Also, if police officers speak to homeless people and they refuse services, the officer can arrest them on the spot if they have a warrant. Sweeps are inhumane and do not have a place in a progressive city that boasts its innovative modules to address health disparities. This is not innovation; The idea is gruesome and creates an emotional tax on individuals instead of addressing the institutional barriers homeless people face.
The way media portrays homeless people also exacerbates the issue. When media demonizes people who are homeless, these depictions encourage anti-homeless tactics. When they use pictures of people shooting up or lying on the streets, the public advocates to remove the homeless rather than help them. The media must understand pushing these types of visuals is harmful to progress, because these images lead the public to believe that we should criminalize poverty.
"When I liberate myself, I liberate others. If you don’t speak out, ain't nobody going to speak out for you!" civil rights activist Fannie Lou Hamer once said. The quote reminds me of my passion for bringing awareness to the issue of how homeless people are treated in San Francisco. Human rights should not be debated, and a progressive city like San Francisco should be determined to end HIV, hepatitis C, unsafe substance use, and homelessness. Unity is essential when thinking of innovative approaches to decrease the epidemic.
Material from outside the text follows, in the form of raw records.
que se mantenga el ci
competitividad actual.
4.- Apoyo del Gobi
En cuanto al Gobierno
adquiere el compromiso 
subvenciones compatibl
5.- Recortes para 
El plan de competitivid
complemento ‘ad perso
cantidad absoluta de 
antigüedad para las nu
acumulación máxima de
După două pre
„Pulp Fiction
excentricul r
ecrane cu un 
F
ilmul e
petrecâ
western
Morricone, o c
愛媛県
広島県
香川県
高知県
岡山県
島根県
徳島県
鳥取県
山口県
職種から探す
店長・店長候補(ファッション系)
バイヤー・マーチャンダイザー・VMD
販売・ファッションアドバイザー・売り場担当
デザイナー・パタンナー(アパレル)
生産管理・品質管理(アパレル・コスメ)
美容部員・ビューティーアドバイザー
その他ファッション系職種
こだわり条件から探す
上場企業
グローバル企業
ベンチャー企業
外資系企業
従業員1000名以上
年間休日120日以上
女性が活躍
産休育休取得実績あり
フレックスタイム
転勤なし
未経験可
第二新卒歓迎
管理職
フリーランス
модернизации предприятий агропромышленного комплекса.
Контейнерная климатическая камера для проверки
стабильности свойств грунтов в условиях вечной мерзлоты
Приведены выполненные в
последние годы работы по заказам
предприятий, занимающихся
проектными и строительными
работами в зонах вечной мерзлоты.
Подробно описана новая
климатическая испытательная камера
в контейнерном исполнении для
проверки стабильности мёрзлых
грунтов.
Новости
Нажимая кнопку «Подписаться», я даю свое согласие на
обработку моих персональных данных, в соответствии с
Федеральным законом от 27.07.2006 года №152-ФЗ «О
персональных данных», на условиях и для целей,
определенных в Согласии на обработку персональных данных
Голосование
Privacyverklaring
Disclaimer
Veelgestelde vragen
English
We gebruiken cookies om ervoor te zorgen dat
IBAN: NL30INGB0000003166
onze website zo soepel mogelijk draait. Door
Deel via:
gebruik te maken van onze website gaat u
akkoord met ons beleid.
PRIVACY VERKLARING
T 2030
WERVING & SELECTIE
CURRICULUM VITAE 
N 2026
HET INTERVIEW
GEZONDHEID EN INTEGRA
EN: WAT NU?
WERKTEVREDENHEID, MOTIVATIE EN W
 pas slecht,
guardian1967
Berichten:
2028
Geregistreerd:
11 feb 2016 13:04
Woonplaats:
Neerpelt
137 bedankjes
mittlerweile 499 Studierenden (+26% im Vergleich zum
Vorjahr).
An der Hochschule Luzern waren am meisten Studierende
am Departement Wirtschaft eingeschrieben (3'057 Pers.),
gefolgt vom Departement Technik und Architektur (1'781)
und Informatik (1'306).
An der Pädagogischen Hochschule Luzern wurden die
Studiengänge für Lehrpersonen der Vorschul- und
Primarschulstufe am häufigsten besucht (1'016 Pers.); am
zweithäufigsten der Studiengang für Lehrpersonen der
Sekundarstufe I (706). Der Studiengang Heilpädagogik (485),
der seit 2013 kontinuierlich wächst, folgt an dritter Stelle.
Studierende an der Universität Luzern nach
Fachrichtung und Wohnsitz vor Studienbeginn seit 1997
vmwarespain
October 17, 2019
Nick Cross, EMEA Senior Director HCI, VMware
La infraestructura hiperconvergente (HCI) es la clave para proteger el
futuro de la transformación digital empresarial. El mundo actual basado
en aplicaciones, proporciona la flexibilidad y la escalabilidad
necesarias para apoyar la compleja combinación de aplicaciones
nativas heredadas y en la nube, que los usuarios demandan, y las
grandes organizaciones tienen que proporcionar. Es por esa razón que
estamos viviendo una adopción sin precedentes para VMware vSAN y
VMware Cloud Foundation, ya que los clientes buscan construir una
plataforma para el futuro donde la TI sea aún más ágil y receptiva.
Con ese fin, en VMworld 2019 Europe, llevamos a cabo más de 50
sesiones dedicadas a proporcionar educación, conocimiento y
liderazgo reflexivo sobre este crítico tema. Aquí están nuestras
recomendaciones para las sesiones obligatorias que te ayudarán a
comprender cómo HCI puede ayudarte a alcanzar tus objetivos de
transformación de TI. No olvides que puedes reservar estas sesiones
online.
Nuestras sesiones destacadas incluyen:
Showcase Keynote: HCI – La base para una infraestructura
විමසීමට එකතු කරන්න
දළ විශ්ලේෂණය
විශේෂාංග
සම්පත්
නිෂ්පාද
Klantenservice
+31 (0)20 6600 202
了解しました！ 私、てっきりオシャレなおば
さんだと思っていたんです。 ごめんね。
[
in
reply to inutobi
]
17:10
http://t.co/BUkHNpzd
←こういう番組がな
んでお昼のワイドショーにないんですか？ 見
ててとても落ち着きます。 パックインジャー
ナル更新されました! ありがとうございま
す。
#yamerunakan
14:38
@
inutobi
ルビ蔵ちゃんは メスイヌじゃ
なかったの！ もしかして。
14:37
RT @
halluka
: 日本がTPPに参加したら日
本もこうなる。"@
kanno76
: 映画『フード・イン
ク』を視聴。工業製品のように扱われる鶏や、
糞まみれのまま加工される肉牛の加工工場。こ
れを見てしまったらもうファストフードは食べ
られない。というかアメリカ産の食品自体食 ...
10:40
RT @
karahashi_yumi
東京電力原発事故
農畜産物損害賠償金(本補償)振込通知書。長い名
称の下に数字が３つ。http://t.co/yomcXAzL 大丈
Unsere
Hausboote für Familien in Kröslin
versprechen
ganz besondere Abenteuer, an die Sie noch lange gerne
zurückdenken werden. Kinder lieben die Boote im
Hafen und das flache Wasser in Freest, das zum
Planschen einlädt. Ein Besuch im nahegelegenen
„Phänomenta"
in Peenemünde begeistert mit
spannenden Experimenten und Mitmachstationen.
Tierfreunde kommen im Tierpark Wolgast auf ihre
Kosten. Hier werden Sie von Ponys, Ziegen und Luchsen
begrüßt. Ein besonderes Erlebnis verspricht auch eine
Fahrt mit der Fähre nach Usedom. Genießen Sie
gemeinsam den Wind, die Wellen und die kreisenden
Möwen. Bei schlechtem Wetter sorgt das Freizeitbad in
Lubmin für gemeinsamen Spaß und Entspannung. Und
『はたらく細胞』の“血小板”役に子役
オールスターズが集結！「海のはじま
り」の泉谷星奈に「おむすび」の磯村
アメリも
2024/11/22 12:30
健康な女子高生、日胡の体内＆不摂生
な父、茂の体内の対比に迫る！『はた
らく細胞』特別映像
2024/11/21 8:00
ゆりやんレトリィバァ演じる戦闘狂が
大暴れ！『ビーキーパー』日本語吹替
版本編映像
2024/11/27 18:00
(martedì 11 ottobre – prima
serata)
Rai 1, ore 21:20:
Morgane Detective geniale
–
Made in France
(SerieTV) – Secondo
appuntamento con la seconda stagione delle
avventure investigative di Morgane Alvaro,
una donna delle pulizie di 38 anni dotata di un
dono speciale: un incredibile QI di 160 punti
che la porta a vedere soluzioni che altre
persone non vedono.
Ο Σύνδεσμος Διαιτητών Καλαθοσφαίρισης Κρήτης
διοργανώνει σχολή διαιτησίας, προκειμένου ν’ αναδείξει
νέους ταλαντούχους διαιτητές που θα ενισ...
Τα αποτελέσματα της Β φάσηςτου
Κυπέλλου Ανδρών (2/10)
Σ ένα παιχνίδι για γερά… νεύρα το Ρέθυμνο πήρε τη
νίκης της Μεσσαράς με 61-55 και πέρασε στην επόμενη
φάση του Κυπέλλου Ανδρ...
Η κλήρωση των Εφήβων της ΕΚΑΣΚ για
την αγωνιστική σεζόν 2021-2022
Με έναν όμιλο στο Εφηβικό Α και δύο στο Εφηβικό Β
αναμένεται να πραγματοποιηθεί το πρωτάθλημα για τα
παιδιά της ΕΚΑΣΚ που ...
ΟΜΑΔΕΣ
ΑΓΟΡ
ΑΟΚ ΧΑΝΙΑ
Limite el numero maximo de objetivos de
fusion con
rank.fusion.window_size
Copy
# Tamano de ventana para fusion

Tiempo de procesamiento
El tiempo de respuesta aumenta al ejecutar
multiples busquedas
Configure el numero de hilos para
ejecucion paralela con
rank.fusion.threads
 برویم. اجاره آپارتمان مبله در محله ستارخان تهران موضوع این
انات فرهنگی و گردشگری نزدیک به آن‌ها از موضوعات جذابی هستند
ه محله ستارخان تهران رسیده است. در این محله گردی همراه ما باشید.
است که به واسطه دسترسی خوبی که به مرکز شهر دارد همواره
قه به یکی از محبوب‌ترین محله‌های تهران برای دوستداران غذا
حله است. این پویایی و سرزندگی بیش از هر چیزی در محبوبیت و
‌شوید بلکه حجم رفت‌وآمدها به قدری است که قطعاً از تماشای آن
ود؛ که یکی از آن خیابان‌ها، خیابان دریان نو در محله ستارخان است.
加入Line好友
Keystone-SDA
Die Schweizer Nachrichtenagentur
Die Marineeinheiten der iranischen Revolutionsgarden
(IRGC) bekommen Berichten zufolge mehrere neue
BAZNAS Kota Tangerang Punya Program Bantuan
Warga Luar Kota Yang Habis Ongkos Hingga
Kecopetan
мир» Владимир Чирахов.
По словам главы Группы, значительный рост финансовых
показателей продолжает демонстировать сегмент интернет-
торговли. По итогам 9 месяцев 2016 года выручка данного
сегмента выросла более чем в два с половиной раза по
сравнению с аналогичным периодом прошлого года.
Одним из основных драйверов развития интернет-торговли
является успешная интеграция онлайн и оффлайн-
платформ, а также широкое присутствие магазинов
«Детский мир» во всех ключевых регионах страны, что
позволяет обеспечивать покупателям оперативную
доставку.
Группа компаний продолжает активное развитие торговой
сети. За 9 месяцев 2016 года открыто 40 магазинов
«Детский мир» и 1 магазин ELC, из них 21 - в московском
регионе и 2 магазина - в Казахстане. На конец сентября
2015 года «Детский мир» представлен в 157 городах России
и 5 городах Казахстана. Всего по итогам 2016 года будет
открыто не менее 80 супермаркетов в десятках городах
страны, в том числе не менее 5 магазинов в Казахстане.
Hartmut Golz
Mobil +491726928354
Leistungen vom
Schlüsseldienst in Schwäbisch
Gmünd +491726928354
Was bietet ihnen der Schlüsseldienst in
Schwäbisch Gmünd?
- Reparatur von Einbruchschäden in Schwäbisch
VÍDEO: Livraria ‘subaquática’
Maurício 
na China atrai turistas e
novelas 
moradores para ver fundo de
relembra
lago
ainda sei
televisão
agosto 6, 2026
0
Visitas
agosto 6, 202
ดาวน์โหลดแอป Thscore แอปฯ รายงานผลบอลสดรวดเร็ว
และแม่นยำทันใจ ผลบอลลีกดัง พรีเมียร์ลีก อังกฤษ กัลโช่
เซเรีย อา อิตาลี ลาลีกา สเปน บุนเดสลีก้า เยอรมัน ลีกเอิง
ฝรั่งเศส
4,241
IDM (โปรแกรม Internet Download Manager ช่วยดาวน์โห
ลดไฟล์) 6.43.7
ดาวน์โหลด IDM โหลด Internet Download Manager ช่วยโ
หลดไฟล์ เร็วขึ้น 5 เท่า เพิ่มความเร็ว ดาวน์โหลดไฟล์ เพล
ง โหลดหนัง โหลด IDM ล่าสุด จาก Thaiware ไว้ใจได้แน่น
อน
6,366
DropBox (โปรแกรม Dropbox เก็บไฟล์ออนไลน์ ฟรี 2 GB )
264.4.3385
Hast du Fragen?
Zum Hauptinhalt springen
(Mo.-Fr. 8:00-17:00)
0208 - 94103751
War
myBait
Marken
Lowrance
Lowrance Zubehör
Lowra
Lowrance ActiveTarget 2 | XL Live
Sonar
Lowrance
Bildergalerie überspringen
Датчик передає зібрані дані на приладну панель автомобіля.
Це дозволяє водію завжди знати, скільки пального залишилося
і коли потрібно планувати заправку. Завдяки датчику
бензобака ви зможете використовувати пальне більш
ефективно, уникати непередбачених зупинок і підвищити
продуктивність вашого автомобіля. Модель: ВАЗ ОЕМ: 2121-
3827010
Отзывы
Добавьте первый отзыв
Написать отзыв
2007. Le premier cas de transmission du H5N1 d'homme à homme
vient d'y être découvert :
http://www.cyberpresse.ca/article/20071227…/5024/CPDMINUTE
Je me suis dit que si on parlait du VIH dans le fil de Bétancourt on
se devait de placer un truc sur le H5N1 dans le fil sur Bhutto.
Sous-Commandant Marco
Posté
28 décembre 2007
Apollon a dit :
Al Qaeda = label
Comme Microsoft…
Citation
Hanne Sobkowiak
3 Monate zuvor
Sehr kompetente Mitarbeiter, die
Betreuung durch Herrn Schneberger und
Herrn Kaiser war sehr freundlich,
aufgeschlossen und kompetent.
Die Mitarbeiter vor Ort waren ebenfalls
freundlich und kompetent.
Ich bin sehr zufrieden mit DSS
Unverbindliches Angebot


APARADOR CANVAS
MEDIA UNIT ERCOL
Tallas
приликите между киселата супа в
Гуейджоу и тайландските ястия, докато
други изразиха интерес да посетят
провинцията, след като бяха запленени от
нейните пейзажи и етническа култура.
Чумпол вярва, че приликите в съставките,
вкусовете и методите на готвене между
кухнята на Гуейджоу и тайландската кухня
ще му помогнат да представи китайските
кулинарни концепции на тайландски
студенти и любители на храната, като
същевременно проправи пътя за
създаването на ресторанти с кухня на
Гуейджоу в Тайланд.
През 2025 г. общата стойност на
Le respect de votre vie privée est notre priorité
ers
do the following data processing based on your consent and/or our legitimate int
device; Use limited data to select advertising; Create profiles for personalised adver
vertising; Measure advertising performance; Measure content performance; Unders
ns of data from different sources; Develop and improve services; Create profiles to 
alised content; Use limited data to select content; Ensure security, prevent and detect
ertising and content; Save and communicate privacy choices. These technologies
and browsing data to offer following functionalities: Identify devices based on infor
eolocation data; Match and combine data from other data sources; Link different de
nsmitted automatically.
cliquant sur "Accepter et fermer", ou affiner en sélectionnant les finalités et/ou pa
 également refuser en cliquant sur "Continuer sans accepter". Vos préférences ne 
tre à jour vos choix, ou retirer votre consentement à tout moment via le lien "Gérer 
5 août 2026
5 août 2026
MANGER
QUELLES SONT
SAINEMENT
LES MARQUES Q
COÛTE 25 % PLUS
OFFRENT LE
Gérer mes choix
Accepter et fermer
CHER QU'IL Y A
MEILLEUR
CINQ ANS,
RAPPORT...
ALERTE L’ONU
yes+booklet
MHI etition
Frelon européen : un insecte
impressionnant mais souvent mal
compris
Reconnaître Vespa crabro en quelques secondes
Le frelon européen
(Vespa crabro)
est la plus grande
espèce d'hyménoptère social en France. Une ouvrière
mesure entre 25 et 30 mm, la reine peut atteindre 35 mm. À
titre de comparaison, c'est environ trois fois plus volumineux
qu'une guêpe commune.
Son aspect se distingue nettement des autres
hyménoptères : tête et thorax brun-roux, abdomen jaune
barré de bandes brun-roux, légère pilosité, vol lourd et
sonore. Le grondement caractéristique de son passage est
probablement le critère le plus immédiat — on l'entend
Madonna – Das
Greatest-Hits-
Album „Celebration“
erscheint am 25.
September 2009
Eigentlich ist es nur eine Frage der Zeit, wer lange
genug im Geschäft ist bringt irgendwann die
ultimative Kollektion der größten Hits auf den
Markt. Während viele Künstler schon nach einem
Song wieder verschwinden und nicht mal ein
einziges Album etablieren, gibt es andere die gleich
The notion of unity with the homeless community, organizations that work and advocate to address homelessness, political officials, and the media must work cohesively to decrease homelessness -- but not through tactics that are harmful like Proposition L or police sweeps. There are multiple directions we can go when advocating for change, but the path we are taking now is not fully effective. When allocating funds to help people who are homeless, we must ponder strategies that are created by people who are homeless to understand the exact need to decrease homelessness. We must be accountable for each other -- even our most vulnerable. No one is free when people are homeless, sick, impaired, jailed, erased, or devalued.